*PROBLEM:* Nothing but the pictures should be dropped when the records are transcribed word for word.
#### PROVIDED DATA ####
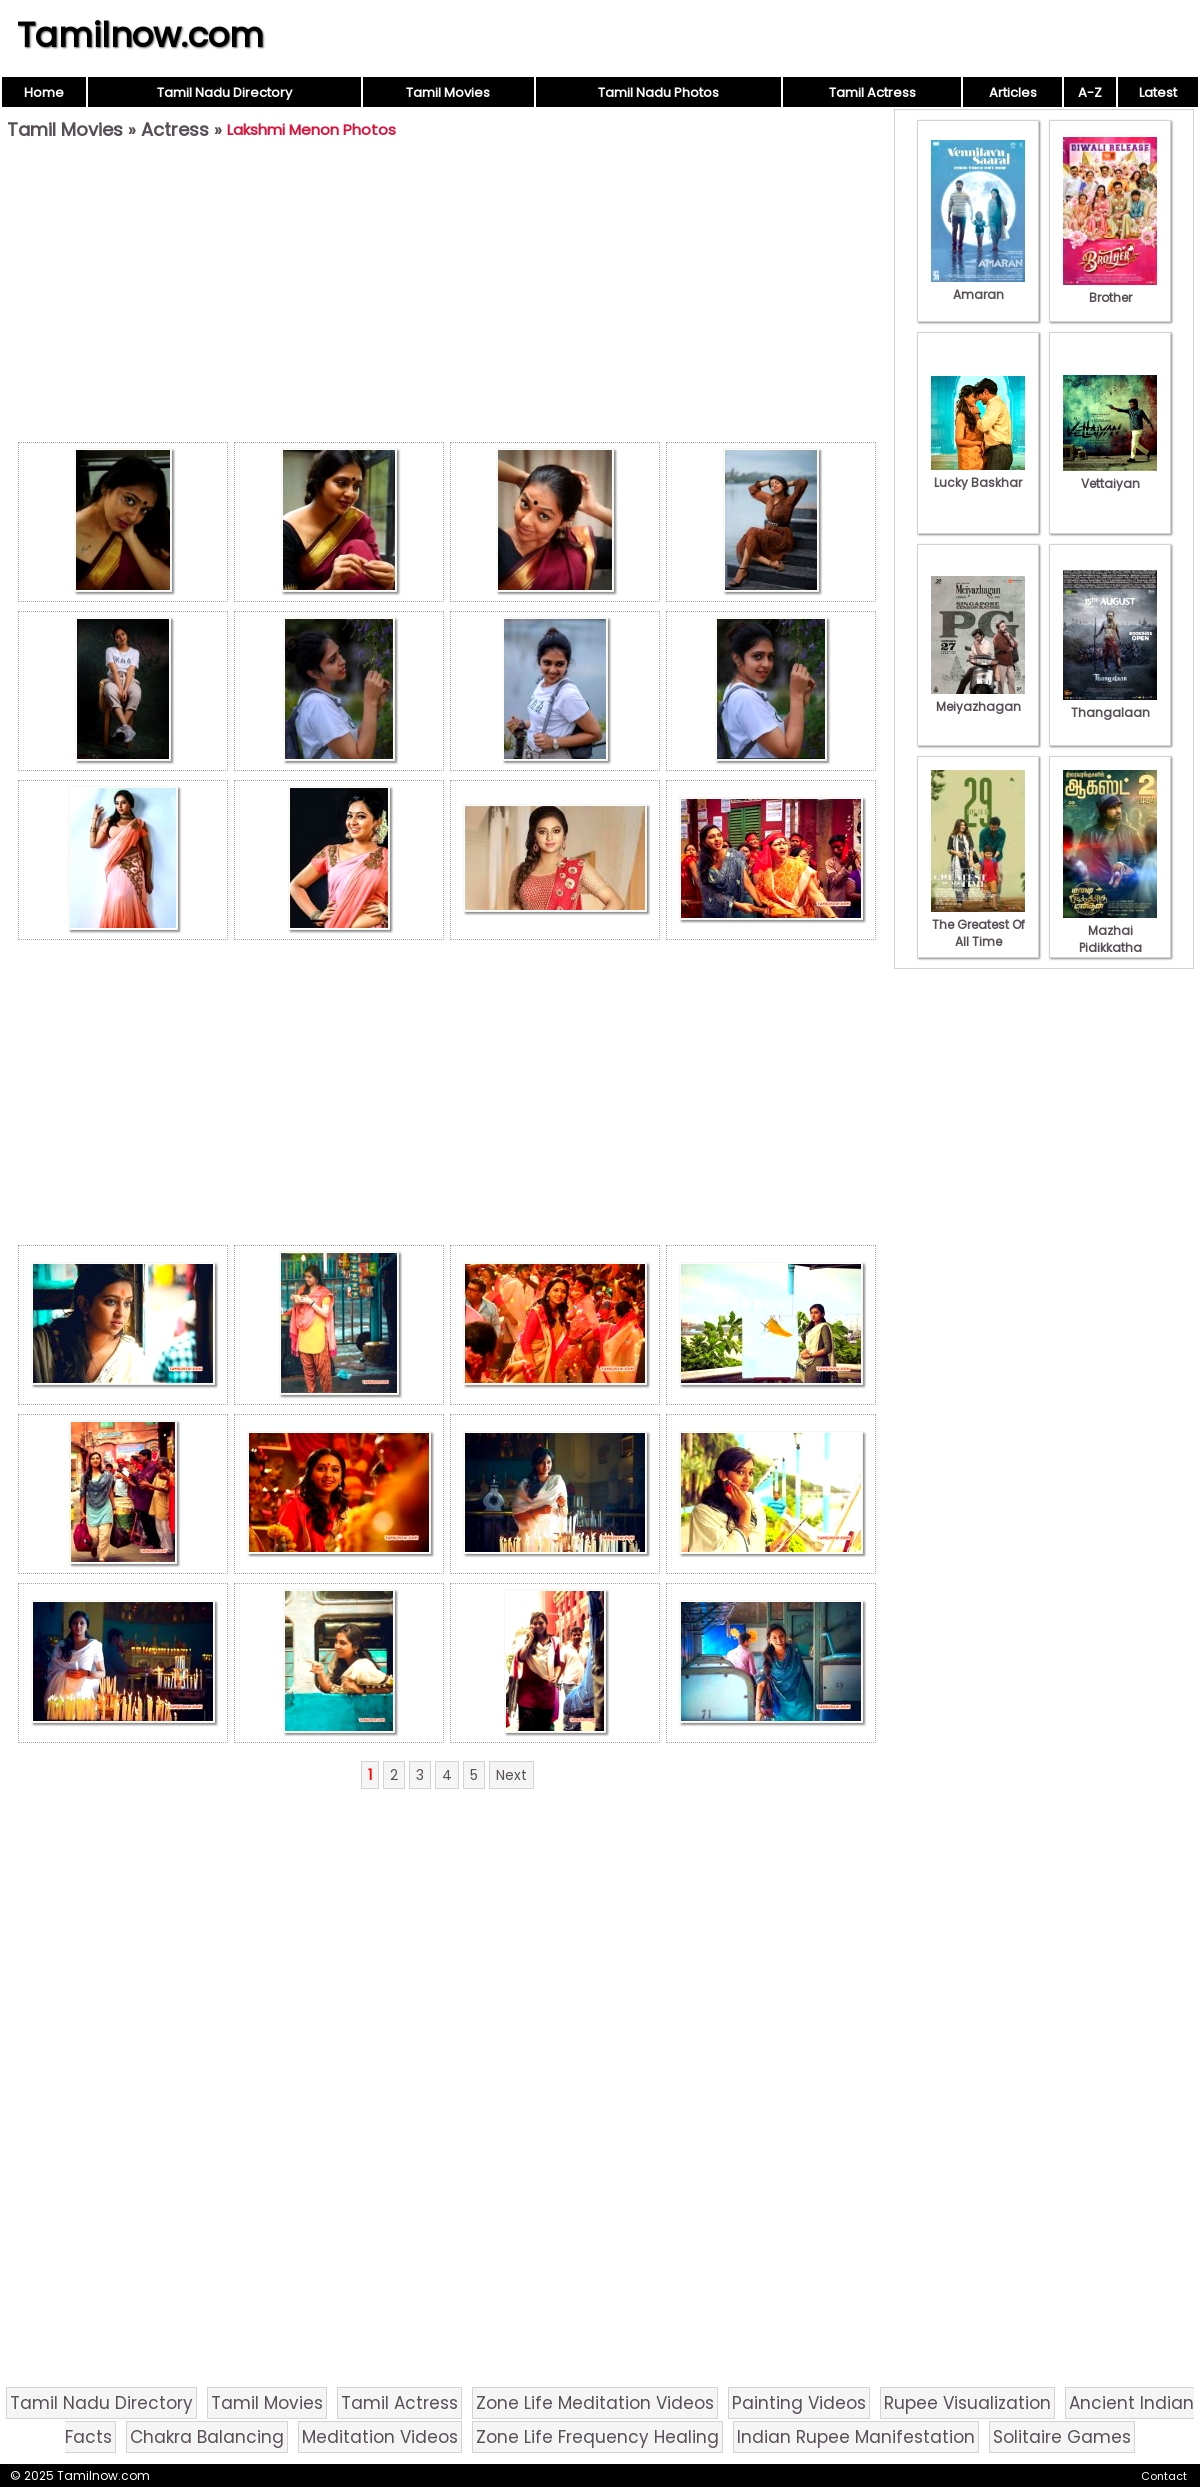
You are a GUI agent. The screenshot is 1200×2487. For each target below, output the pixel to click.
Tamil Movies (448, 92)
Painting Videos (799, 2403)
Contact (1164, 2476)
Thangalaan (1110, 704)
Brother (1110, 289)
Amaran (978, 286)
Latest (1158, 92)
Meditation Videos (380, 2437)
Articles (1013, 92)
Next (511, 1775)
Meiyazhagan (978, 698)
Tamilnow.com (140, 35)
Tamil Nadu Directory (224, 92)
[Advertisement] (447, 296)
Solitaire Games (1062, 2437)
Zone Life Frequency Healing (597, 2437)
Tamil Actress (872, 92)
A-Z (1090, 92)
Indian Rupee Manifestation (856, 2437)
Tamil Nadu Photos (658, 92)
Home (44, 92)
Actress (175, 129)
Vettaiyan (1110, 475)
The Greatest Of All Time (978, 924)
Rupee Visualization (967, 2403)
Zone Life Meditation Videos (595, 2403)
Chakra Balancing (207, 2437)
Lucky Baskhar (978, 474)
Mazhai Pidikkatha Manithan (1110, 939)
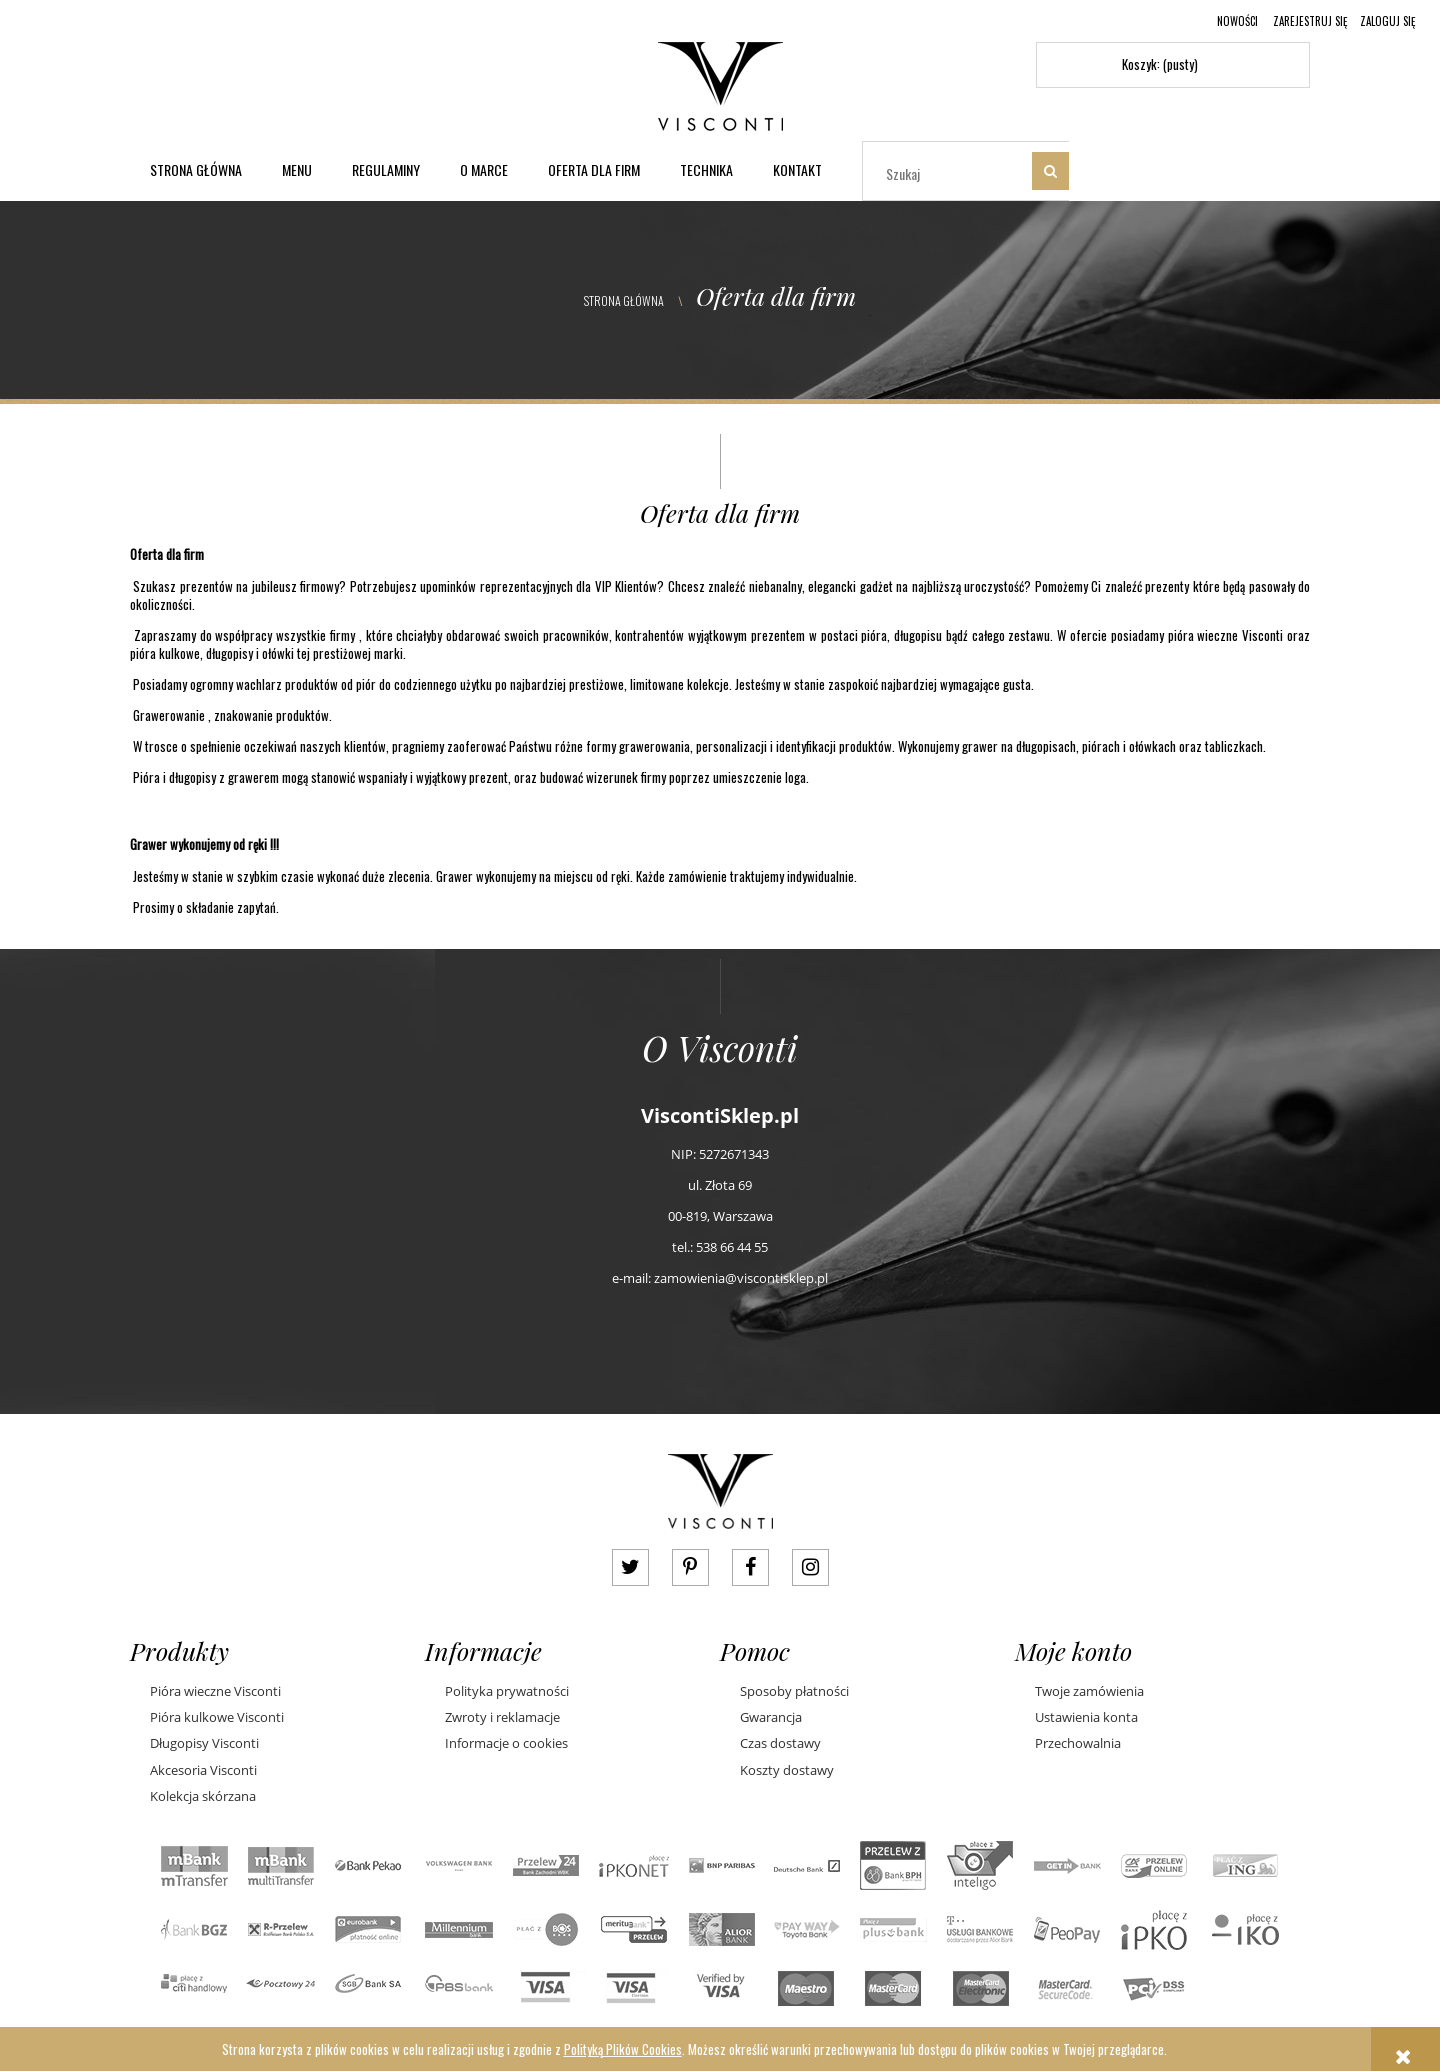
####
*TASK RESULT:*
You are a GUI agent. The screenshot is 1200×2487. For each target below, output the pixel to click.
Tamil Movies (448, 92)
Painting Videos (799, 2403)
Contact (1164, 2476)
Thangalaan (1110, 704)
Brother (1110, 289)
Amaran (978, 286)
Latest (1158, 92)
Meditation Videos (380, 2437)
Articles (1013, 92)
Next (511, 1775)
Meiyazhagan (978, 698)
Tamilnow.com (140, 35)
Tamil Nadu Directory (224, 92)
[Advertisement] (447, 296)
Solitaire Games (1062, 2437)
Zone Life Frequency Healing (597, 2437)
Tamil Actress (872, 92)
A-Z (1090, 92)
Indian Rupee Manifestation (856, 2437)
Tamil Nadu Photos (658, 92)
Home (44, 92)
Actress (175, 129)
Vettaiyan (1110, 475)
The Greatest Of All Time (978, 924)
Rupee Visualization (967, 2403)
Zone Life Meditation Videos (595, 2403)
Chakra Balancing (207, 2437)
Lucky Baskhar (978, 474)
Mazhai Pidikkatha Manithan (1110, 939)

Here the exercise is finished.